Active Seating System to Lessen Sedentariness in Older Adults: In-home Testing Phase

Healthy Lifestyle Clinical Trial

Official title:

Development of a Comprehensive, Active Seating System to Lessen Sedentariness and Improve Health and Wellness in Older Adults: In-home Testing Phase

Clinical Trial Details — Status: Completed

Administrative data

• NCT number: NCT05510297
• Other study ID #: UP-22-00037
• Secondary ID: R43AG074697
• Status: Completed
• Phase: N/A
• Start date: September 27, 2023
• Est. completion date: March 18, 2024

Study information

• Verified date: March 2024
• Source: University of Southern California
• Contact: n/a
• Is FDA regulated: No
• Study type: Interventional

Clinical Trial Summary

FitSitt is an innovative device tailored to older adults that increases the convenience of breaking up sedentary activity and incorporating physical activity into in-home daily routines. This comprehensive seating solution merges features of a posture chair, exercise machine, rehabilitation tool, and activity tracker. Its primary purpose is to reduce daily immobile time, offering users a convenient means for replacing sedentary bouts with varying intensities of physical activity, ultimately leading to improved health. FitSitt aims to improve the baseline activity profile of its users by providing a comprehensive wellness solution including a non-disruptive in-home means for physical activity engagement while allowing users to continue participation in desired seated activities. In so doing, FitSitt has the potential to decrease health-harmful sedentary activity in a wide variety of high-risk individuals and occupational contexts. The initial development of FitSitt for this Phase I proposal, however, will target community-dwelling older adults.

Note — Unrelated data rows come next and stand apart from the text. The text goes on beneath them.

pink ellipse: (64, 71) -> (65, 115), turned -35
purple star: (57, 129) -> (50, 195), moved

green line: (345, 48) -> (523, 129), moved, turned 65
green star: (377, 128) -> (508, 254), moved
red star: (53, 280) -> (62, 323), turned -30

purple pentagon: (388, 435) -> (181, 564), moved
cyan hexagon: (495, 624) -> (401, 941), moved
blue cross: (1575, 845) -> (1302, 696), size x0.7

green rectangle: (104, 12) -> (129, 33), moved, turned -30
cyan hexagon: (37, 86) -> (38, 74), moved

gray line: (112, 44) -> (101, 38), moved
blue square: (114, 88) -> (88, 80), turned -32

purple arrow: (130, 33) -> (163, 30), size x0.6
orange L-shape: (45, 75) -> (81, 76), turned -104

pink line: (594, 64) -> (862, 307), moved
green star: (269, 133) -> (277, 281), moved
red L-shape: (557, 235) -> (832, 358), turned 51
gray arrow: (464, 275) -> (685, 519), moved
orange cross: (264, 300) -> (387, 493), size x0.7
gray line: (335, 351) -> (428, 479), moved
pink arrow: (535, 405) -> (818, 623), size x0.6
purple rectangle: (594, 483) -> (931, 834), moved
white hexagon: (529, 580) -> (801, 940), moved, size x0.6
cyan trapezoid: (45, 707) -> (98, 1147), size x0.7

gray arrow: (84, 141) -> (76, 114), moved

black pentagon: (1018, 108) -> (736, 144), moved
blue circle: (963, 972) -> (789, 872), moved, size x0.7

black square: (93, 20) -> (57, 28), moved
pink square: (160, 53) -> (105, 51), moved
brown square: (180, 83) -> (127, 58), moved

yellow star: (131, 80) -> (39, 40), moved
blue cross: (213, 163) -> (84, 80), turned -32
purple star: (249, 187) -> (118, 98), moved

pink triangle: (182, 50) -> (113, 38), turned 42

Co-led by Activ Sitting, Inc. and USC, Phase I will include three study phases (i.e., focus group, in-lab testing, in-home testing) to determine user acceptability, feasibility of procedures, safety, and preliminary efficacy to affect health and behavior outcomes. Clinical trial activities occur within the in-home testing stage and will focus on user acceptability and preliminary efficacy to affect health and behavioral outcomes. This information will be used along with other information collected from the overall study to redesign and enhance the current FitSitt prototype and prepare the system to be tested in a fully powered Phase II study of the enhanced FitSitt's efficacy to improve health in community-living older people. As currently designed, FitSitt provides convenience, comfort, and health value-add for myriad older adults, ensuring scalability and sustainability of broad use across communities and markets. This project will facilitate the development of an optimized, in-home, comprehensive sedentary activity solution for older adults and countless other populations that could benefit from reducing the deleterious health effects of extended inactive behavior through convenient and comfortable-to-use intervention.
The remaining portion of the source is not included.